Just like us, our guinea pigs are less active when it’s warm. They often eat less as well. What can you do to cool them down? And when do you have to take extra action?
Guinea pigs can’t sweat and when it’s 22 degrees or more it’s quite warm for them. That doesn’t mean that it’s dangerous for them, but some extra measures are very pleasant for them.
What can you do to cool your guinea pigs down?
- Don’t place the cage in the sun, make sure the cage is in the shadow. You might move the cage temporarily.
- Provide fresh veggies throughout the day. This way they will eat extra moist.
- Provide food in the morning and evening. Most animals are more active then.
- Keep the cage and bedding extra dry and clean.
- Cut long-haired animals short.
- Put a layer of cold shallow water in a dish, so they can cool their feet down if they want to.
- Put an ice pod or a frozen bottle in a towel in the cage.
- Refresh the water several times a day.

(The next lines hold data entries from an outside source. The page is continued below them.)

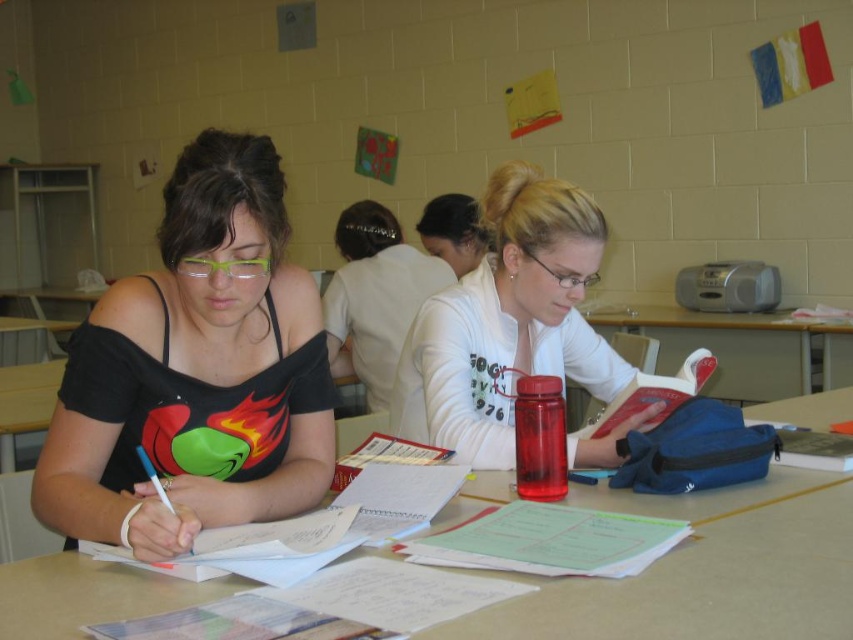 Is black matte tank top at left to the right of matte black tank top at center from the viewer's perspective?

No, black matte tank top at left is not to the right of matte black tank top at center.

Which is more to the left, black matte tank top at left or matte black tank top at center?

black matte tank top at left

At what (x,y) coordinates should I click in order to perform the action: click on black matte tank top at left. Please return your answer as a coordinate pair (x, y). Image resolution: width=853 pixels, height=640 pixels. Looking at the image, I should click on (195, 371).

Does black matte tank top at left come behind white matte sweater at center?

No.

Who is taller, black matte tank top at left or white matte sweater at center?

With more height is black matte tank top at left.

Between point (213, 269) and point (457, 240), which one is positioned in front?

Positioned in front is point (213, 269).

Identify the location of black matte tank top at left. The height and width of the screenshot is (640, 853). (195, 371).

Does matte white sweater at center appear under matte black tank top at center?

Yes, matte white sweater at center is below matte black tank top at center.

Can you confirm if matte white sweater at center is positioned to the left of matte black tank top at center?

In fact, matte white sweater at center is to the right of matte black tank top at center.

Is point (538, 179) less distant than point (344, 362)?

Yes.

The image size is (853, 640). Find the location of `matte white sweater at center`. matte white sweater at center is located at coordinates (508, 323). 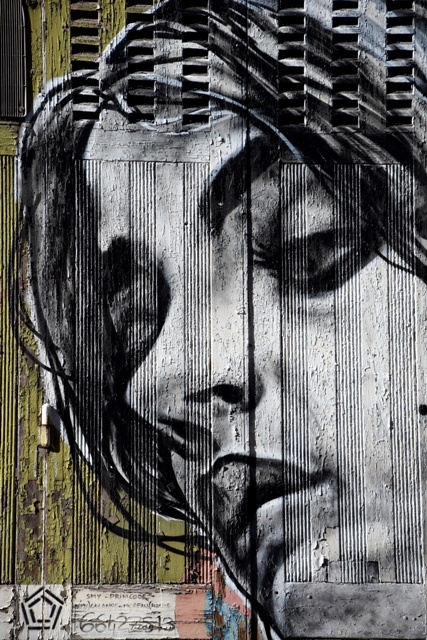 Where is `green window shutter`? The height and width of the screenshot is (640, 427). green window shutter is located at coordinates (37, 45).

Cool fresh water is more tasty!
- Remove leftovers from vegetables in time to prevent rotting.
- No appetite
- Visible quick respiration
- No response on the surroundings
- We nose and mouth
When your animals display some of these signals, make sure you’ll contact a specialized vet.
Cool your guinea pig down by:
- Putting him in a cooler room
- Making the ears wet with some water
- Putting the guinea pig in a dish with shallow half cold water to make te feet wet
- Trying to make the guinea pig eat as quickly as possible
- Put your guinea pig in cold water (the temperature difference is too big)
- Put a fan directly pointed on the cage
- Put your animals in a draft
- Provide a frozen bottle without a towel
If your animal is housed outside, put an umbrella above the pen or span a big blanket to make sure there is plenty of shadow. When it’s too hot, you might house your piggies inside for a few hours until the temperature drops.